Certainly nothing could put in a clearer light than that strike has
done the peremptory necessity of national discipline, at any rate in
war-time. The State that is unable to command the service of all its
citizens when beset by ruthless foreign enemies has lost its lease of
life and its right to live. It must be recognized that patriotism is
still an unknown sentiment among millions of those who are citizens of
the United Kingdom and Ireland. Patriotism has never been
systematically inculcated among us as in Germany, France and Russia.

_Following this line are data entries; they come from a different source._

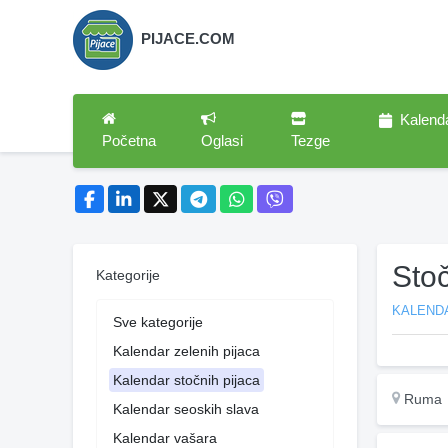
PIJACE.COM
Kalend
Početna
Oglasi
Tezge
Sto
Kategorije
KALEND
Sve kategorije
Kalendar zelenih pijaca
Kalendar stočnih pijaca
Ruma
Kalendar seoskih slava
Kalendar vašara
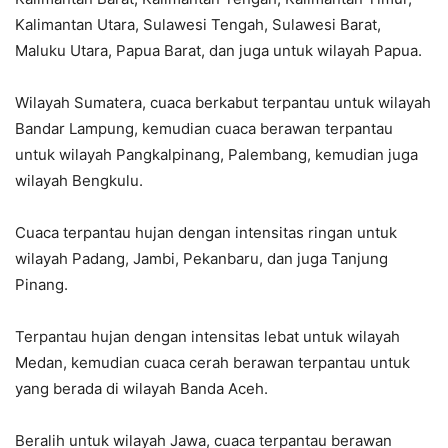
Kalimantan Utara, Sulawesi Tengah, Sulawesi Barat,
Maluku Utara, Papua Barat, dan juga untuk wilayah Papua.
Wilayah Sumatera, cuaca berkabut terpantau untuk wilayah
Bandar Lampung, kemudian cuaca berawan terpantau
untuk wilayah Pangkalpinang, Palembang, kemudian juga
wilayah Bengkulu.
Cuaca terpantau hujan dengan intensitas ringan untuk
wilayah Padang, Jambi, Pekanbaru, dan juga Tanjung
Pinang.
Terpantau hujan dengan intensitas lebat untuk wilayah
Medan, kemudian cuaca cerah berawan terpantau untuk
yang berada di wilayah Banda Aceh.
Beralih untuk wilayah Jawa, cuaca terpantau berawan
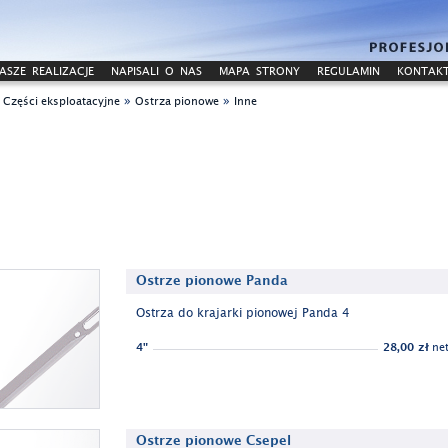
ASZE REALIZACJE
NAPISALI O NAS
MAPA STRONY
REGULAMIN
KONTAK
»
»
»
Części eksploatacyjne
Ostrza pionowe
Inne
Ostrze pionowe Panda
Ostrza do krajarki pionowej Panda 4
4"
28,00 zł
net
Ostrze pionowe Csepel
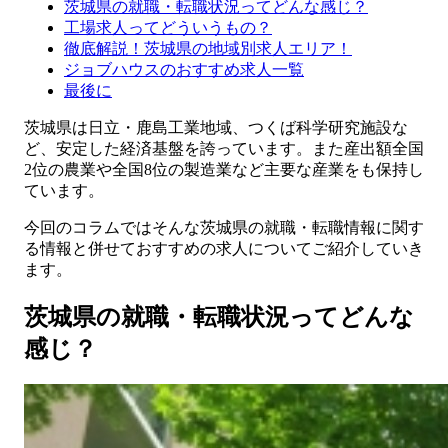
茨城県の就職・転職状況ってどんな感じ？
工場求人ってどういうもの？
徹底解説！茨城県の地域別求人エリア！
ジョブハウスのおすすめ求人一覧
最後に
茨城県は日立・鹿島工業地域、つくば科学研究施設な
ど、安定した経済基盤を誇っています。また産出額全国
2位の農業や全国8位の製造業など主要な産業をも保持し
ています。
今回のコラムではそんな茨城県の就職・転職情報に関す
る情報と併せておすすめの求人についてご紹介していき
ます。
茨城県の就職・転職状況ってどんな
感じ？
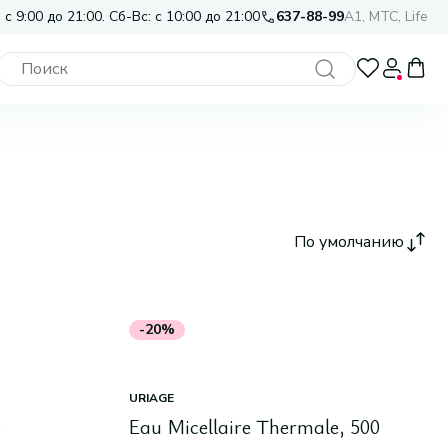
 с 9:00 до 21:00. Сб-Вс: с 10:00 до 21:00
637-88-99
A1, МТС, Life
По умолчанию
-20%
URIAGE
e
Eau Micellaire Thermale, 500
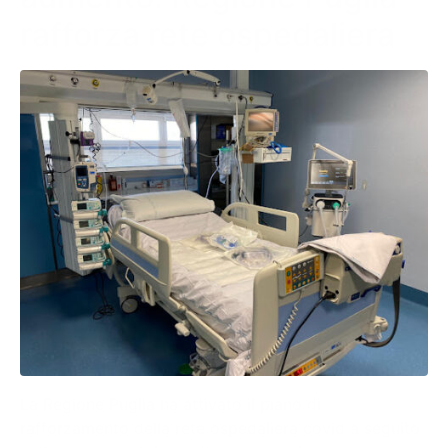
rafforza rete ospedaliera
La Regione Puglia ha attivato il piano di
rafforzamento della rete ospedaliera covid a seguito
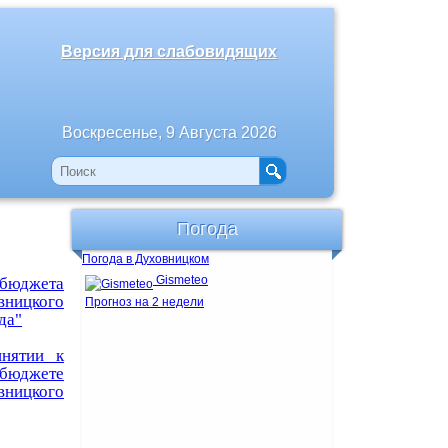
Версия для слабовидящих
Воскресенье, 9 Августа 2026
Погода
Погода в Духовницком
Gismeteo
 бюджета
ницкого
Прогноз на 2 недели
да"
нятии к
джете
ицкого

Parochial or at most party interests still mark the loftiest heights
to which certain sections of the population can soar above the dead
level of individual egotism. In Germany and Austria strikes during war
are unthinkable. Every railway official, every tram-conductor, every
artisan there is a soldier subject to military discipline and is
expected to give the fullest measure of his productive powers to the
nation. And it is fair to add that they all regard this duty as a
signal honour and a source of pleasure. For to them patriotism is a
religion and their country a divinity.
The depth and fervour of this self-denying spirit among them as
contrasted with the "healthy individual egotism" of the Allies
constitutes one of the most disquieting phenomena of the struggle.
Austria has been scoffed at for her abject submissiveness to Germany.
But there is another way of looking at her attitude. She has
courageously effaced her individuality more completely even than
Turkey for the sake of the common cause. And she has lost nothing by
the painful effort. Her various peoples who were expected to be
tearing each other to pieces have given us a splendid example of
discipline and self-abnegation. In the Skoda works at Pilsen, where
machine guns are made, fifteen thousand workmen are cheerfully toiling
and moiling every day of the week, Sundays and holidays not excepted.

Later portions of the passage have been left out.